**TASK DETAILS**: Every record below needs to be written out exactly, apart from the pictures.

[Saved data entries]
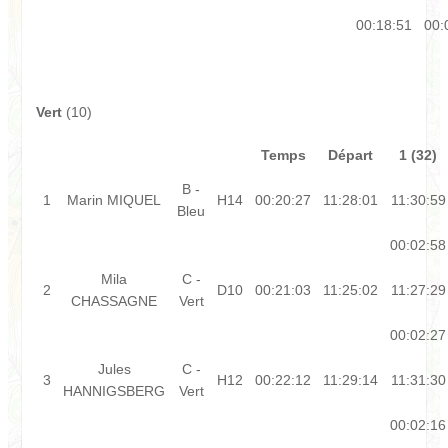
00:18:51
00:
Vert
(10)
Temps
Départ
1 (32)
B -
1
Marin MIQUEL
H14
00:20:27
11:28:01
11:30:59
Bleu
00:02:58
Mila
C -
2
D10
00:21:03
11:25:02
11:27:29
CHASSAGNE
Vert
00:02:27
Jules
C -
3
H12
00:22:12
11:29:14
11:31:30
HANNIGSBERG
Vert
00:02:16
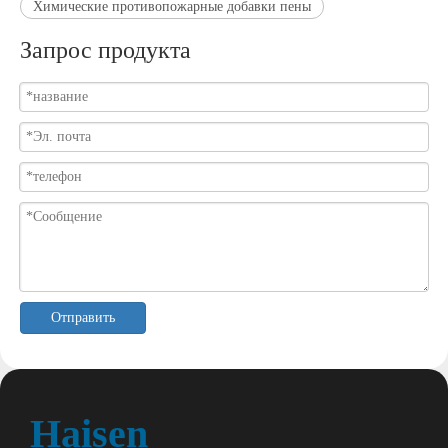
Химические противопожарные добавки пены
Запрос продукта
Отправить
Haisen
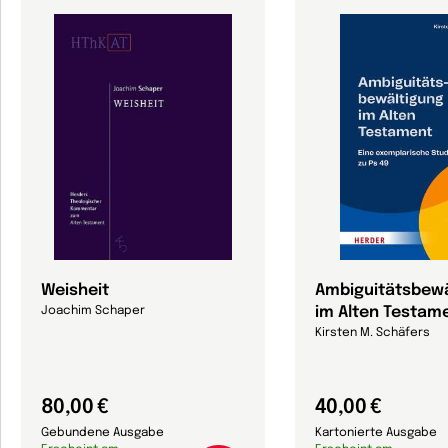
Weisheit
Ambiguitätsbewä
im Alten Testam
Joachim Schaper
Kirsten M. Schäfers
80,00 €
40,00 €
Gebundene Ausgabe
Kartonierte Ausgabe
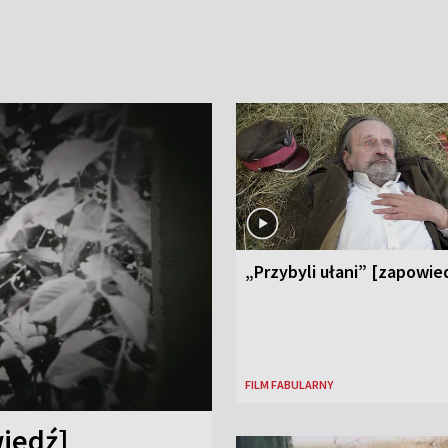
„Przybyli ułani” [zapowie
FILM FABULARNY
iedź]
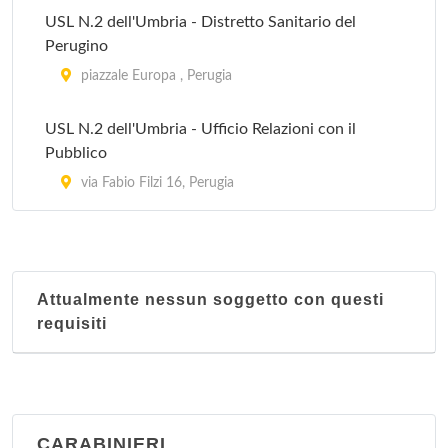
USL N.2 dell'Umbria - Distretto Sanitario del
Perugino
piazzale Europa , Perugia
USL N.2 dell'Umbria - Ufficio Relazioni con il
Pubblico
via Fabio Filzi 16, Perugia
Attualmente nessun soggetto con questi
requisiti
CARABINIERI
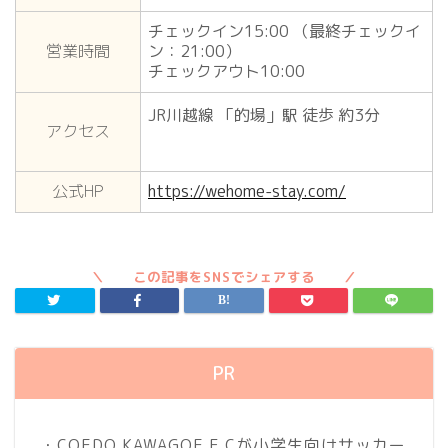
チェックイン15:00 （最終チェックイ
営業時間
ン：21:00）
チェックアウト10:00
JR川越線 「的場」駅 徒歩 約3分
アクセス
公式HP
https://wehome-stay.com/
PR
・COEDO KAWAGOE F.Cが小学生向けサッカー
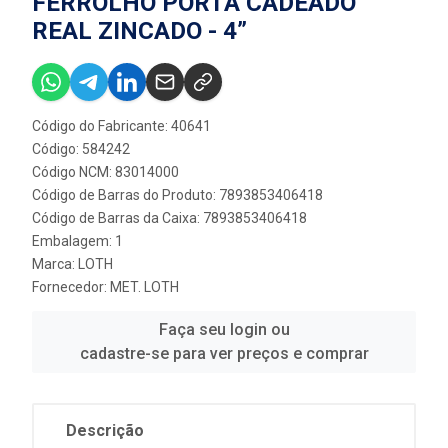
FERROLHO PORTA CADEADO
REAL ZINCADO - 4”
Código do Fabricante: 40641
Código: 584242
Código NCM: 83014000
Código de Barras do Produto: 7893853406418
Código de Barras da Caixa: 7893853406418
Embalagem: 1
Marca:
LOTH
Fornecedor:
MET. LOTH
Faça seu login ou
cadastre-se para ver preços e comprar
Descrição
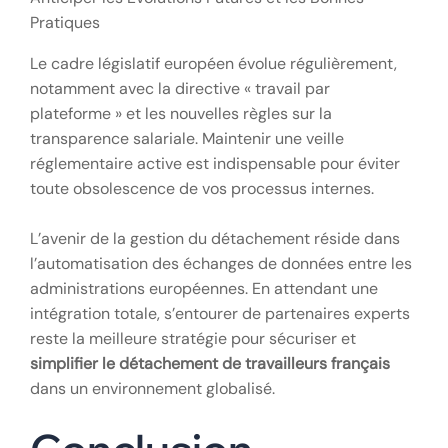
Pratiques
Le cadre législatif européen évolue régulièrement,
notamment avec la directive « travail par
plateforme » et les nouvelles règles sur la
transparence salariale. Maintenir une veille
réglementaire active est indispensable pour éviter
toute obsolescence de vos processus internes.
L’avenir de la gestion du détachement réside dans
l’automatisation des échanges de données entre les
administrations européennes. En attendant une
intégration totale, s’entourer de partenaires experts
reste la meilleure stratégie pour sécuriser et
simplifier le détachement de travailleurs français
dans un environnement globalisé.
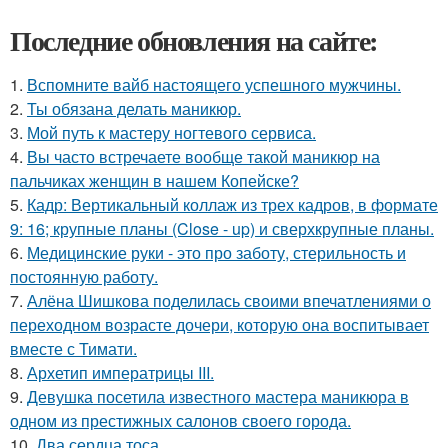
Последние обновления на сайте:
1.
Вспомните вайб настоящего успешного мужчины.
2.
Ты обязана делать маникюр.
3.
Мой путь к мастеру ногтевого сервиса.
4.
Вы часто встречаете вообще такой маникюр на
пальчиках женщин в нашем Копейске?
5.
Кадр: Вертикальный коллаж из трех кадров, в формате
9: 16; крупные планы (Close - up) и сверхкрупные планы.
6.
Медицинские руки - это про заботу, стерильность и
постоянную работу.
7.
Алёна Шишкова поделилась своими впечатлениями о
переходном возрасте дочери, которую она воспитывает
вместе с Тимати.
8.
Архетип императрицы III.
9.
Девушка посетила известного мастера маникюра в
одном из престижных салонов своего города.
10.
Два сердца тоса.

**ANSWER**:
00:18:51
00:
Vert
(10)
Temps
Départ
1 (32)
B -
1
Marin MIQUEL
H14
00:20:27
11:28:01
11:30:59
Bleu
00:02:58
Mila
C -
2
D10
00:21:03
11:25:02
11:27:29
CHASSAGNE
Vert
00:02:27
Jules
C -
3
H12
00:22:12
11:29:14
11:31:30
HANNIGSBERG
Vert
00:02:16
Химические противопожарные добавки пены
Запрос продукта
Отправить
Haisen
Weisheit
Ambiguitätsbewä
im Alten Testam
Joachim Schaper
Kirsten M. Schäfers
80,00 €
40,00 €
Gebundene Ausgabe
Kartonierte Ausgabe
„Przybyli ułani” [zapowie
FILM FABULARNY
iedź]
USL N.2 dell'Umbria - Distretto Sanitario del
Perugino
piazzale Europa , Perugia
USL N.2 dell'Umbria - Ufficio Relazioni con il
Pubblico
via Fabio Filzi 16, Perugia
Attualmente nessun soggetto con questi
requisiti
CARABINIERI
チェックイン15:00 （最終チェックイ
営業時間
ン：21:00）
チェックアウト10:00
JR川越線 「的場」駅 徒歩 約3分
アクセス
公式HP
https://wehome-stay.com/
PR
・COEDO KAWAGOE F.Cが小学生向けサッカー
FERROLHO PORTA CADEADO
REAL ZINCADO - 4”
Código do Fabricante: 40641
Código: 584242
Código NCM: 83014000
Código de Barras do Produto: 7893853406418
Código de Barras da Caixa: 7893853406418
Embalagem: 1
Marca:
LOTH
Fornecedor:
MET. LOTH
Faça seu login ou
cadastre-se para ver preços e comprar
Descrição
Pratiques
Le cadre législatif européen évolue régulièrement,
notamment avec la directive « travail par
plateforme » et les nouvelles règles sur la
transparence salariale. Maintenir une veille
réglementaire active est indispensable pour éviter
toute obsolescence de vos processus internes.
L’avenir de la gestion du détachement réside dans
l’automatisation des échanges de données entre les
administrations européennes. En attendant une
intégration totale, s’entourer de partenaires experts
reste la meilleure stratégie pour sécuriser et
simplifier le détachement de travailleurs français
dans un environnement globalisé.
Последние обновления на сайте:
1.
Вспомните вайб настоящего успешного мужчины.
2.
Ты обязана делать маникюр.
3.
Мой путь к мастеру ногтевого сервиса.
4.
Вы часто встречаете вообще такой маникюр на
пальчиках женщин в нашем Копейске?
5.
Кадр: Вертикальный коллаж из трех кадров, в формате
9: 16; крупные планы (Close - up) и сверхкрупные планы.
6.
Медицинские руки - это про заботу, стерильность и
постоянную работу.
7.
Алёна Шишкова поделилась своими впечатлениями о
переходном возрасте дочери, которую она воспитывает
вместе с Тимати.
8.
Архетип императрицы III.
9.
Девушка посетила известного мастера маникюра в
одном из престижных салонов своего города.
10.
Два сердца тоса.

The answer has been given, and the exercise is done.